Exercise directions
Scan the data beneath this task and copy each line that includes "target".

Input material
================================

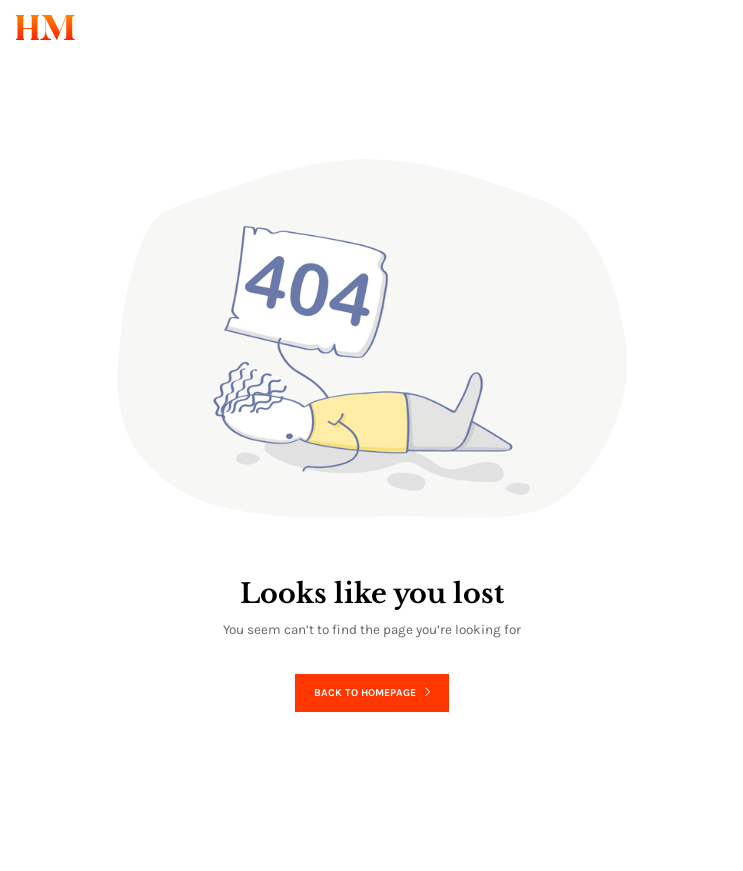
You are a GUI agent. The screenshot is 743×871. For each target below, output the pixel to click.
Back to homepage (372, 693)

================================

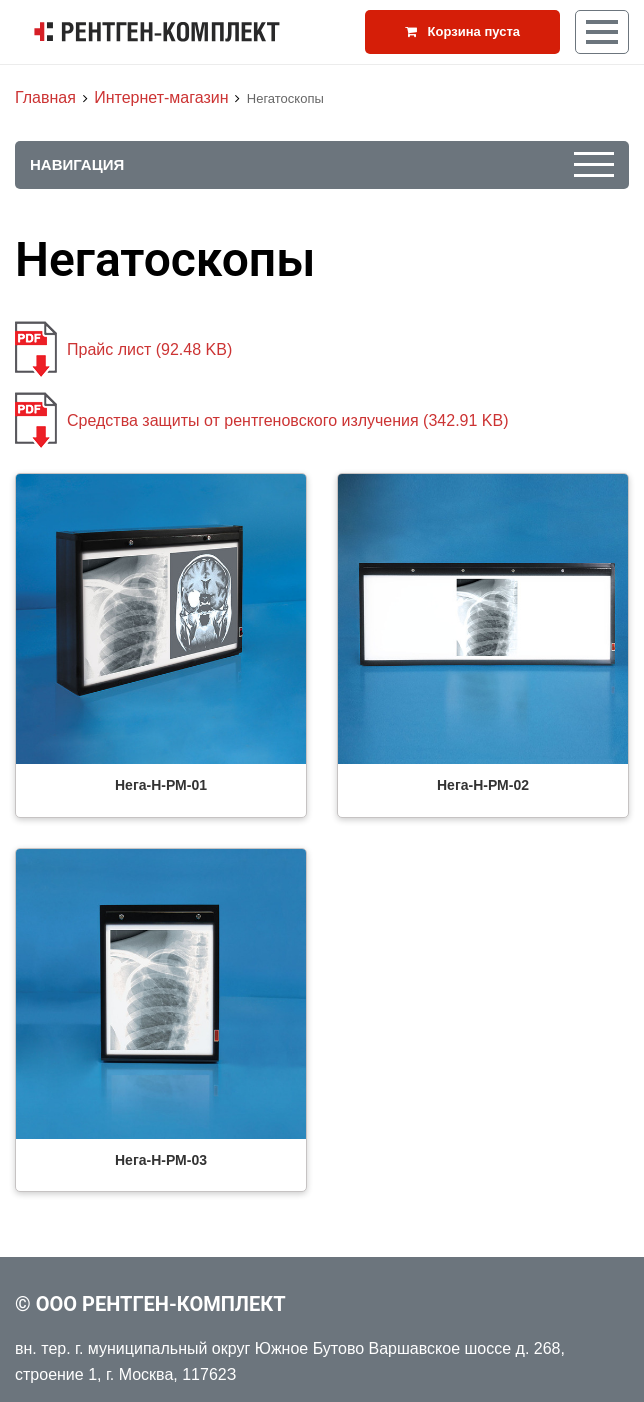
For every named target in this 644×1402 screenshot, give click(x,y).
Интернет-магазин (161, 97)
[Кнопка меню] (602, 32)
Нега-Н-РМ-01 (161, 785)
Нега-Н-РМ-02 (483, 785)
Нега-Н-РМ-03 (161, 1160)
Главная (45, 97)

================================

Response area
You are a GUI agent. The screenshot is 743×871. For each target below, output the pixel to click.
For every named target in this 644×1402 screenshot, give click(x,y).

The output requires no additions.